ANN ARBOR – Limited

liability, separating owners from the debts and obligations of the company, is

a cornerstone of modern capitalism. But can a corporate officer be held

personally responsible for a case of patent or copyright infringement at his or

her company? Research by University of Michigan business law professor Lynda

Oswald finds case law is moving in that direction.

Smaller

companies where a person might wear multiple hats, such as corporate officer

and shareholder, are at particular risk of this piercing of the corporate veil.

“Limited

liability protects owners and shareholders personally from corporate

activities, but this is a distinction the Federal Circuit Court has blurred,

especially in the context of small, closely held businesses,” Oswald said.

Her new

article in an upcoming edition of the American Business Law Journal outlines

the problem and what could be done about it.

The Federal

Circuit is a specially designated court that handles all patent appeals. Minus

a Supreme Court reversal or Congressional action, its rulings set precedent for

patent case law. And copyright law takes cues from patent cases.

The mixup

started in 1986, when a company was found liable for a patent violation. Three

of the officers were also shareholders. The law states officers can be held

personally liable if they actively commit the wrongdoing. But the court erred

when it decided to pierce the corporate veil to evaluate the personal

liability, Oswald said.

Piercing the

veil is used to hold shareholders liable for the debts of the corporation and

is usually only done when a company wasn’t legitimate, like if it was a

fraudulent operation.

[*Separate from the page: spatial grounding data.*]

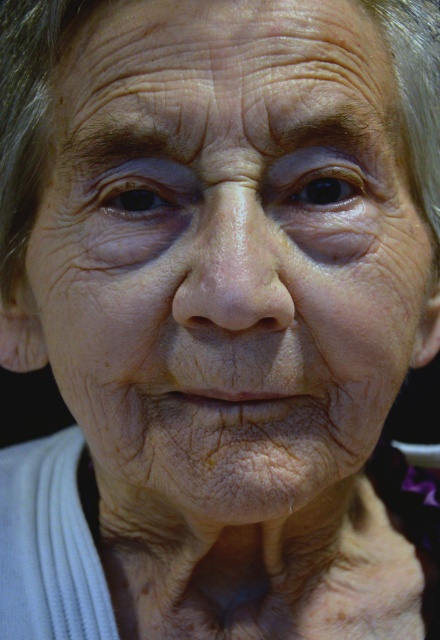 Question: Which point is closer to the camera?

Choices:
 (A) (344, 170)
 (B) (135, 170)

Answer: (B)

Question: Can you confirm if brown matte eye at upper center is positioned to the left of brown matte eye at upper left?

Choices:
 (A) yes
 (B) no

Answer: (B)

Question: Among these points, which one is nearest to the camera?

Choices:
 (A) (345, 189)
 (B) (132, 193)

Answer: (B)

Question: Among these objects, which one is farthest from the camera?

Choices:
 (A) brown matte eye at upper center
 (B) brown matte eye at upper left

Answer: (B)

Question: Does brown matte eye at upper center have a smaller size compared to brown matte eye at upper left?

Choices:
 (A) yes
 (B) no

Answer: (B)

Question: Can you confirm if brown matte eye at upper center is smaller than brown matte eye at upper left?

Choices:
 (A) no
 (B) yes

Answer: (A)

It’s not supposed to apply to corporate officers.

“They didn’t

look at these individuals as owners; they looked at them as officers, but

applied the wrong doctrine to them,” she said. “The net effect is the owner

liability theory is being applied to corporate officers, and once we start

mixing that together it erodes the protection the law should provide.

Unfortunately, it has built since then and become the standard.”

Smaller

firms are more at risk of this misapplied doctrine because the owners and

officers are often the same people, making it harder for the court to distinguish

their separate roles.

But there

are steps small companies can take to help protect themselves, she said.

First, keep

records and be explicit about when you are acting as an owner, and when you are

acting as a corporate officer.

Second,

follow all the formalities outlined in your state’s corporate law, including

when to hold meetings and keep minutes of the meetings.

“A lot of

business people file the incorporation papers and assume they’re protected,”

Oswald said. “Many don’t understand the importance of following formalities to

keep that limited liability strong. It can be hard, especially for an

entrepreneurial venture, but it can protect you in the long run.”